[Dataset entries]
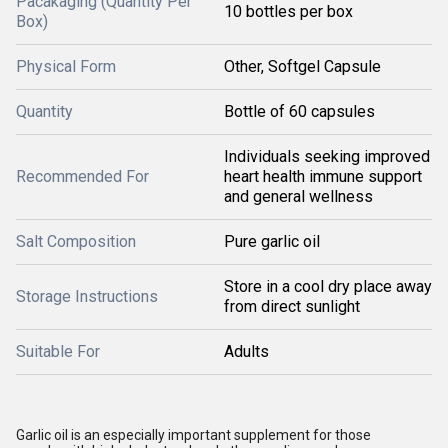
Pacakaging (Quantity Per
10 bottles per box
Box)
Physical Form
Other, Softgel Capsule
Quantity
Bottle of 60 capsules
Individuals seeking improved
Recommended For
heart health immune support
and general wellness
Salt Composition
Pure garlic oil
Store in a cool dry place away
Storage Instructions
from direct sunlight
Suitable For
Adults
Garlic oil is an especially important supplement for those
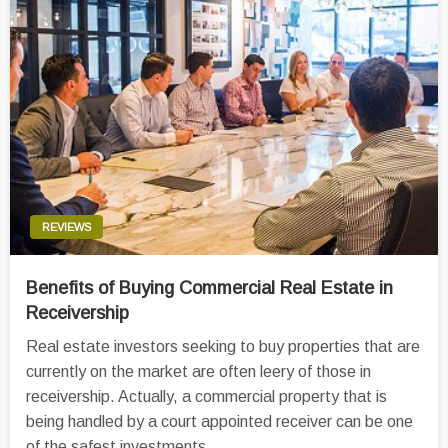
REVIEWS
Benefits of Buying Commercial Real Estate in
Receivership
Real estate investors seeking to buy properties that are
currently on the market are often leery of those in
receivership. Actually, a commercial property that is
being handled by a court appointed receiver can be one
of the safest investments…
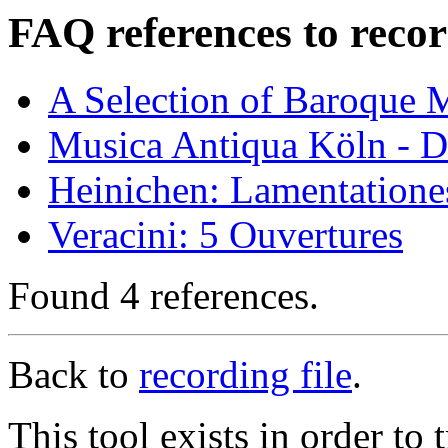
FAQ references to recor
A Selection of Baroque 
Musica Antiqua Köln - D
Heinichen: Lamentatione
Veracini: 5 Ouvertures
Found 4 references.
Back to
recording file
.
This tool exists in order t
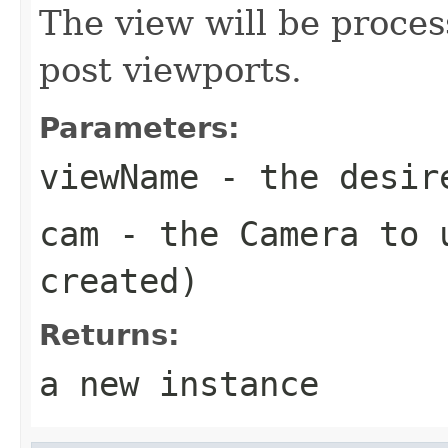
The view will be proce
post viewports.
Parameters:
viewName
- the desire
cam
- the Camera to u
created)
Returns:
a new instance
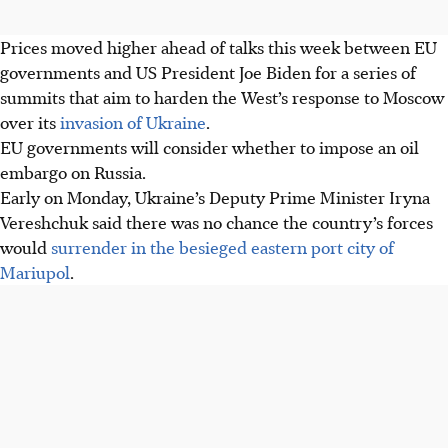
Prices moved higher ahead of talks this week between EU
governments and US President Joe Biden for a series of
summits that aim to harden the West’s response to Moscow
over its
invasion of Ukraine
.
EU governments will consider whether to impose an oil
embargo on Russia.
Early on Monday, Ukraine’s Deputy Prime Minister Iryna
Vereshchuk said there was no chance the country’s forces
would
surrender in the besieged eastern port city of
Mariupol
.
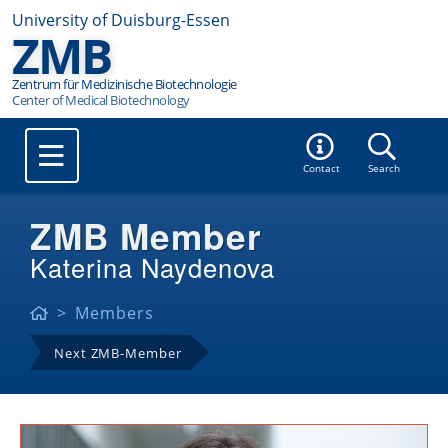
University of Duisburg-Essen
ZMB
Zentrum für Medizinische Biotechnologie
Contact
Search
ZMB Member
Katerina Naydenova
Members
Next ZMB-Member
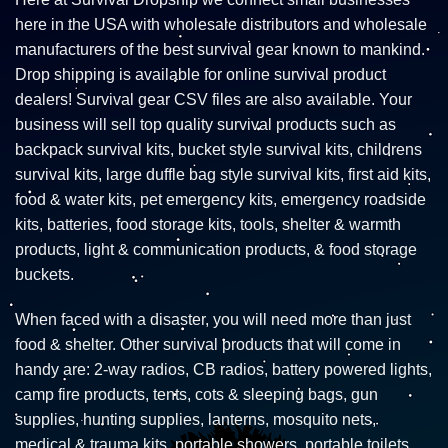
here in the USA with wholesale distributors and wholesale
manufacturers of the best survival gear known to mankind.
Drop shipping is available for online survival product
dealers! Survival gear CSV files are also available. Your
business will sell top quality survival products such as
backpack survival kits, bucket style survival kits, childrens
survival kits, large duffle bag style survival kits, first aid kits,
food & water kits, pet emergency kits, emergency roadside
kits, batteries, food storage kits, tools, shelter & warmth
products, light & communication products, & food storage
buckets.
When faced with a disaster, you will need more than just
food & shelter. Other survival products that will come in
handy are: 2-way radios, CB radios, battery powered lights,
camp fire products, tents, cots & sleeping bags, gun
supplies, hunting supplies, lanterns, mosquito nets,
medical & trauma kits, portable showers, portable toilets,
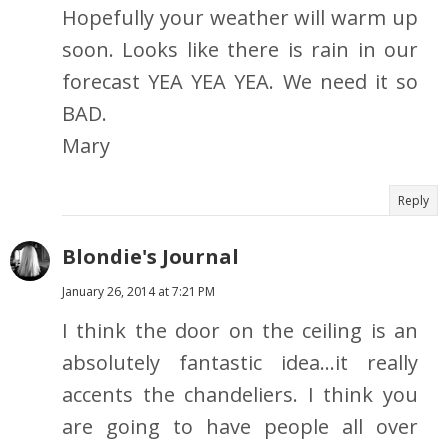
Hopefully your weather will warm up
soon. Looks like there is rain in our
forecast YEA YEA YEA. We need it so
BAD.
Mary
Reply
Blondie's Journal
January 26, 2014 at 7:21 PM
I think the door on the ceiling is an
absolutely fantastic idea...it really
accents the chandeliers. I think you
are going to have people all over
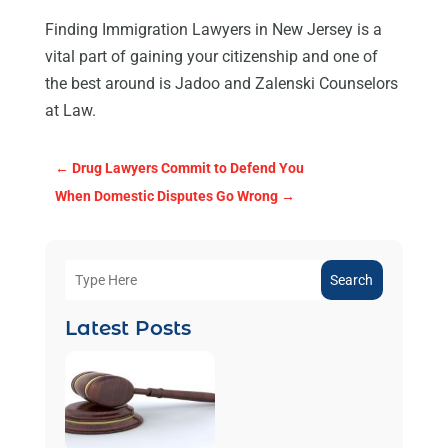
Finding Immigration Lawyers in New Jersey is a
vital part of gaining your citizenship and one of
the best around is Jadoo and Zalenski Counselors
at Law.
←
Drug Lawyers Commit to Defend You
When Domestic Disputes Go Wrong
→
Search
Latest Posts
...
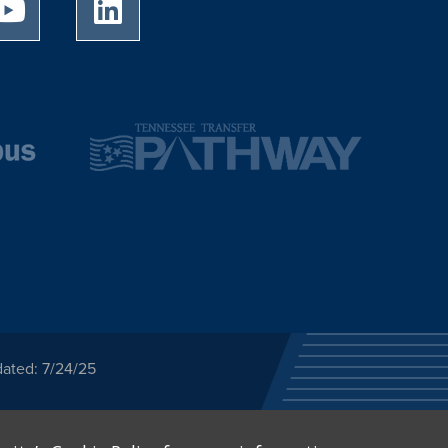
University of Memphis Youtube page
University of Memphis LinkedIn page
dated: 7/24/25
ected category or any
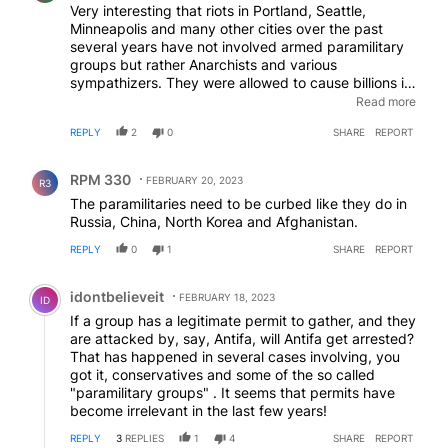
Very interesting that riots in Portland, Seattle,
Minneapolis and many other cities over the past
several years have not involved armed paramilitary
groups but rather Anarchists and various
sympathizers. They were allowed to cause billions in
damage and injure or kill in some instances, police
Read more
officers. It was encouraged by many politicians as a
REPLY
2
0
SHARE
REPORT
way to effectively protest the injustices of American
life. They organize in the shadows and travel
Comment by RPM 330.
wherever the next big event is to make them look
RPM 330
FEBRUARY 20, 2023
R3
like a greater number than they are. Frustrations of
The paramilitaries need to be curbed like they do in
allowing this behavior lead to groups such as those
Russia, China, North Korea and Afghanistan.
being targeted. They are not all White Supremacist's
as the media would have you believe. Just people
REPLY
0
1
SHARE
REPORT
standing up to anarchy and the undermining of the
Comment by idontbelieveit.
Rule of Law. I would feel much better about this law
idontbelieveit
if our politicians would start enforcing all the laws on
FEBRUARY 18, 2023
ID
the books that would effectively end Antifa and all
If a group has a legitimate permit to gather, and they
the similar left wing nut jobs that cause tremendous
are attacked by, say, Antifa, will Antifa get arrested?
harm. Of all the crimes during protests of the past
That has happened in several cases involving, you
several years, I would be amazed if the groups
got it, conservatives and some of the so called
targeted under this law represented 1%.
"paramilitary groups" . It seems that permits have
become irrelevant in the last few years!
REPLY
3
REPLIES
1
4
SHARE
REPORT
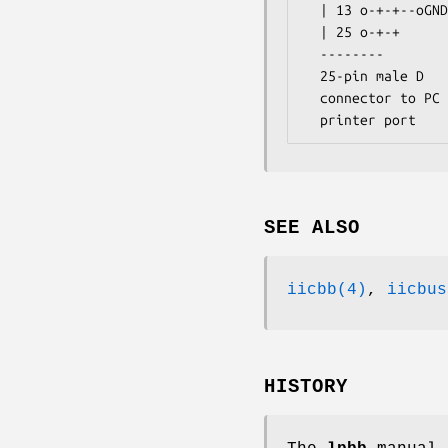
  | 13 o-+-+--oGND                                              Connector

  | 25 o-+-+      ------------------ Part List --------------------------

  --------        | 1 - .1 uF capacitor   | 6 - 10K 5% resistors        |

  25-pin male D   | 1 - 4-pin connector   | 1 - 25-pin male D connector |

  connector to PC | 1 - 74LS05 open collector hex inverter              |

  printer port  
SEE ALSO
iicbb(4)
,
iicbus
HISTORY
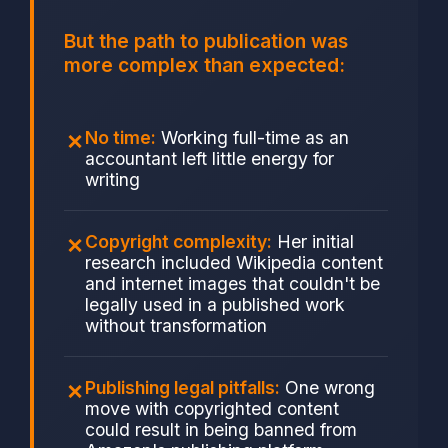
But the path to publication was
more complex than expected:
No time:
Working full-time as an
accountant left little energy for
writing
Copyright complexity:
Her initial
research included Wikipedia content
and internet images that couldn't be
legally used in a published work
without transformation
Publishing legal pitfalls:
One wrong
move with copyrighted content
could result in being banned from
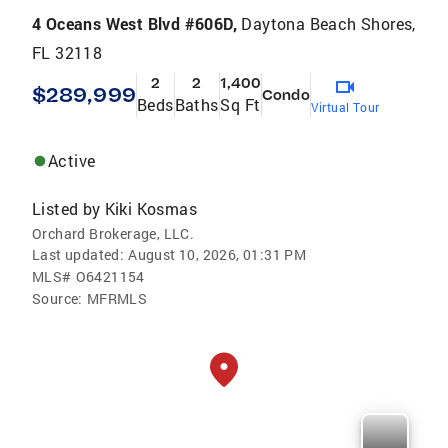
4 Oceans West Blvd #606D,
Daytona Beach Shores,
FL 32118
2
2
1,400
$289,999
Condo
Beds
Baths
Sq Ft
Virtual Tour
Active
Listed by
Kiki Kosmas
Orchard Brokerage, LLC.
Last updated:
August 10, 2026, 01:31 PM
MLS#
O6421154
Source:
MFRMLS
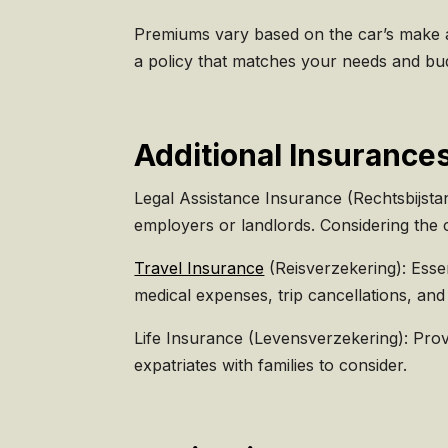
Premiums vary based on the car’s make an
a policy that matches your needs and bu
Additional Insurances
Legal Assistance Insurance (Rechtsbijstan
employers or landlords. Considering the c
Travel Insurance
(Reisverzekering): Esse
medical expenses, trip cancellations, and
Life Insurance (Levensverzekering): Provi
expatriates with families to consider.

**Work task:** Lines from the entries that contain the word "such" are what the answer must hold.

**Task output:**
business will sell top quality survival products such as
allowing this behavior lead to groups such as those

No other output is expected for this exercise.